------ Given records ------

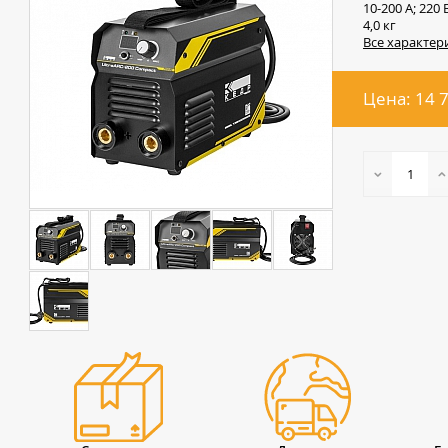
10-200 А; 220 
4,0 кг
Все характер
Цена: 14 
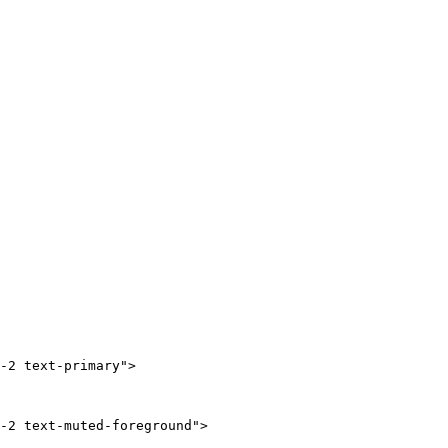
-2 text-primary">

-2 text-muted-foreground">
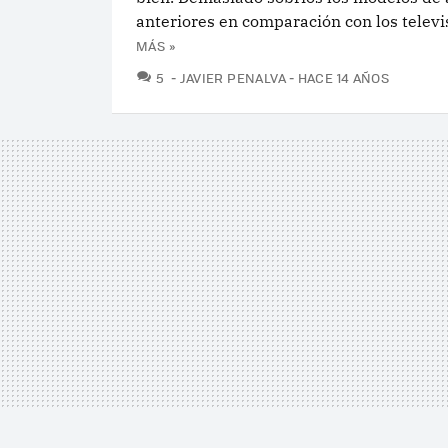
anteriores en comparación con los televis
MÁS »
COMENTARIOS
5
JAVIER PENALVA
HACE 14 AÑOS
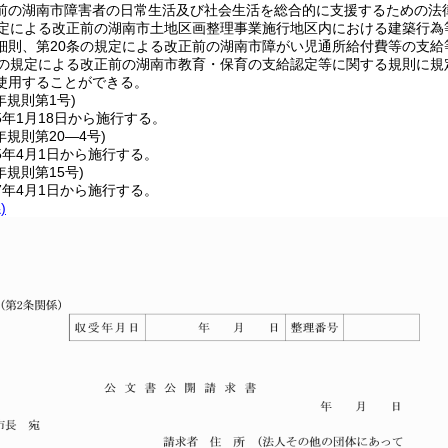
前の湖南市障害者の日常生活及び社会生活を総合的に支援するための法
規定による改正前の湖南市土地区画整理事業施行地区内における建築行為
細則、第20条の規定による改正前の湖南市障がい児通所給付費等の支給
条の規定による改正前の湖南市教育・保育の支給認定等に関する規則に
使用することができる。
年
規則第1号)
年1月18日から施行する。
年
規則第20―4号)
5年4月1日から施行する。
年
規則第15号)
7年4月1日から施行する。
)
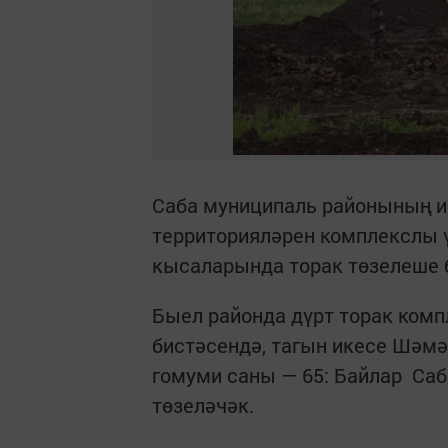
Саба муниципаль районының и
территорияләрен комплекслы 
кысаларында торак төзелеше 
Быел районда дүрт торак ком
бистәсендә, тагын икесе Шәм
гомуми саны — 65: Байлар Саб
төзеләчәк.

------

Prompt:
Among the entries above, take the line with "前の湖南市障害者の日常生活及び社会生活を総合的に支援するための法", the line with "кысаларында торак төзелеше", and all the lines between them, and restate them word for word without pictures.

Answer:
前の湖南市障害者の日常生活及び社会生活を総合的に支援するための法
規定による改正前の湖南市土地区画整理事業施行地区内における建築行為
細則、第20条の規定による改正前の湖南市障がい児通所給付費等の支給
条の規定による改正前の湖南市教育・保育の支給認定等に関する規則に
使用することができる。
年
規則第1号)
年1月18日から施行する。
年
規則第20―4号)
5年4月1日から施行する。
年
規則第15号)
7年4月1日から施行する。
)
Саба муниципаль районының и
территорияләрен комплекслы 
кысаларында торак төзелеше 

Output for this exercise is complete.